A era da inteligência artificial deu novo alcance a uma frase conhecida, embora de autoria contestada: “No Brasil, até o passado é incerto”. Olhamos para uma foto e vemos Gabigol com a camisa do Corinthians, o atacante alega que a foto foi manipulada e, de pronto, duvidamos até do que estamos vendo. Aparentemente, o Flamengo não duvida, tanto que puniu o atacante. E este, em seu primeiro pronunciamento, driblou tanto o pedido de desculpas quanto o debate sobre a legitimidade da foto.
Parece haver, neste momento, mais motivos para acreditar no que vimos. E, sendo assim, Gabigol contrariou leis escritas e não escritas do futebol. Ele não é novo nesta indústria, muito menos o papel de ídolo lhe é recém-chegado.
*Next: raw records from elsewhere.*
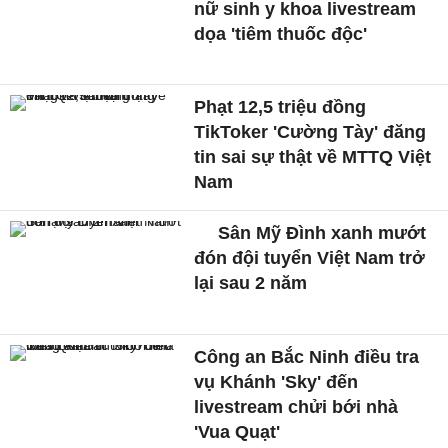
nữ sinh y khoa livestream
dọa 'tiêm thuốc độc'
Phạt 12,5 triệu đồng
TikToker 'Cường Tày' đăng
tin sai sự thật về MTTQ Việt
Nam
Sân Mỹ Đình xanh mướt
đón đội tuyển Việt Nam trở
lại sau 2 năm
Công an Bắc Ninh điều tra
vụ Khánh 'Sky' đến
livestream chửi bới nhà
'Vua Quạt'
Ao contrário, poucos atletas parecem dominar tão bem a capacidade de se comunicar, de enviar mensagens a cada gesto. Gabigol é um produto típico de uma era da indústria do entretenimento em que parte da vida é vivida nas redes sociais. O agora ex-camisa 10 do Flamengo tem vivência para saber que, no futebol, o que pode parecer uma banalidade, muitas vezes está longe de ser. É preciso ter cuidado.
Neste episódio, as leis escritas parecem as menos importantes. Nestes tempos de fronteiras tênues entre público e privado, Gabigol, embora estivesse em casa, não pôde evitar que se tornasse pública a foto com a camisa do Corinthians. O maior ídolo dos últimos 30 anos da vida rubro-negra vestia a camisa de um clube rival, exibia marcas de patrocinadores deste adversário, que por sua vez rivalizam com financiadores do clube que ele defende. É provável que contratos de imagem tratem do tema de forma clara. E o Flamengo já anunciou uma punição.
Mas o que dá ao tema tanta repercussão são as leis não escritas do jogo. E estas mexem com um aspecto essencial da alma do futebol: a paixão. Não é justo exigir que jogadores de futebol se relacionem com o clube que defendem de forma tão passional quanto a arquibancada, é possível que entendam o jogo como um trabalho, entregando o melhor que puderem em treinos e jogos, mas vivendo suas vidas no restante do tempo. O pecado é não entender as peculiaridades deste trabalho, permitir-se cruzar a fronteira da insensibilidade.
Gabigol é o símbolo de um ciclo de conquistas que o Flamengo só vivera na chamada Era Zico. É o rosto do Flamengo para uma geração. E quando alguém deste tamanho se permite ser visto com a camisa de um rival, um encanto se quebra e muitas pessoas se machucam. A condição de ídolo oferece fartos bônus a quem atinge tal patamar, mas dentre os tantos ônus está uma liturgia, um ritual a cumprir. E o pecado maior é desapontar as pessoas.
Esta indústria movida pela paixão aceitou, há algum tempo, que jogadores vêm e vão. Que a camisa, o escudo, este sim é intocável. Mas há jogadores de exceção, que revitalizam a relação entre campo e torcida. E Gabigol conseguiu produzir esta química, reacender esta chama na torcida. E para jogadores assim, é inevitável que a arquibancada alimente a fantasia de que o ídolo é um membro da comunidade, dono de uma fidelidade incondicional à causa. Ele pode, um dia, até vestir outras cores, mas nunca enquanto a relação estiver vigente. Uma imagem como a de Gabigol com a camisa de um rival soa como uma afronta. Os ídolos não precisam ser torcedores apaixonados dos clubes que defendem, mas é importante que pareçam ser. É assim que os dois lados são felizes.
E no episódio Gabigol, há um agravante: era a arquibancada rubro-negra seu último suporte. Ali havia muita gente que gritava por ele a cada jogo, numa espécie de exercício de fé. Porque o campo, os jogos, o mundo real, nada disso mostrava um jogador sequer próximo de sua plenitude. Ao contrário, a sensação era de um jogador e de um atleta distante do melhor rendimento. Mas, partida após partida, a mesma arquibancada que defendeu o atacante até quando foi acusado de fraude num exame antidoping – episódio em que o jogador se comportou mal -, pedia Gabigol. Era como se acreditasse na volta de um futebol que há um ano e meio não ressurge. Mas a imagem do ídolo ainda era muito poderosa. Foi esta gente que ele machucou. Com paixão não se brinca.